Mobbing begegnet man mit Mut und Aufrichtigkeit. Die Liebe einer Mutter wird ihr wieder in den Kopf geprügelt. Das krebskranke Mädchen, welches sich das Leben nehmen wollte, zeigen wir besser nie wieder. Macht die Leute ja nur traurig. Und die drei die es fast geschafft hätten? Na, ja. Die eine wollte ja eh nie. Die andere bekommt halt einen Freund. Und die Dritte im Bunde? Ist doch egal. Versucht es wahrscheinlich nächsten Monat nochmal.
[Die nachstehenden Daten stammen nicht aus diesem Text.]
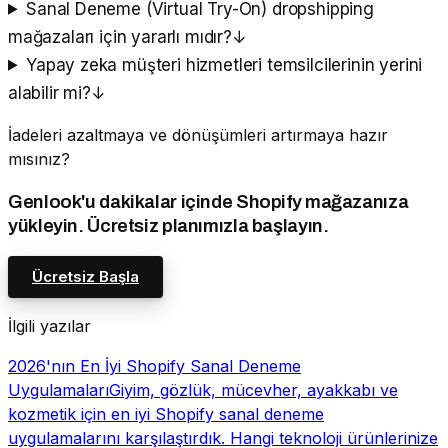
Sanal Deneme (Virtual Try-On) dropshipping
mağazaları için yararlı mıdır?
↓
Yapay zeka müşteri hizmetleri temsilcilerinin yerini
alabilir mi?
↓
İadeleri azaltmaya ve dönüşümleri artırmaya hazır
mısınız?
Genlook'u dakikalar içinde Shopify mağazanıza
yükleyin. Ücretsiz planımızla başlayın.
Ücretsiz Başla
İlgili yazılar
2026'nın En İyi Shopify Sanal Deneme
Uygulamaları
Giyim, gözlük, mücevher, ayakkabı ve
kozmetik için en iyi Shopify sanal deneme
uygulamalarını karşılaştırdık. Hangi teknoloji ürünlerinize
Ich weiß an dieser Stelle nicht, ob wir einfach kein Mitleid mit gewissen Figuren haben sollen oder ob es den Machern von vornherein egal war. Fakt ist jedoch, dass „Fack Ju Göhte 3“ lediglich auf seinen Humor baut und alles andere entweder strafbar schlecht macht oder sich einfach nicht weiter bemüht wurde, da das Grundrezept halt keinerlei Würze durch geschicktes Storytelling verlangt. Die Einstellung mag das Herz am rechten Fleck inne haben, das Ergebnis enttäuscht nichtsdestoweniger.

Fazit

Weder besser, noch wirklich schlechter als die ersten beiden Teile. Die grobe Geschichte, doch allen voran die dramaturgischen Höhepunkte, sind eins zu eins übernommen worden und bieten keinerlei Mehrwert. Die erzwungenen, sich humoristisch anbiedernden Szenen strahlen vor Einfallslosigkeit. Dafür funktioniert die Chemie zwischen den Charakteren, was in erstklassiger Situationskomik und wirklich guten Sprüchen mündet. Nette Abendunterhaltung — wie immer.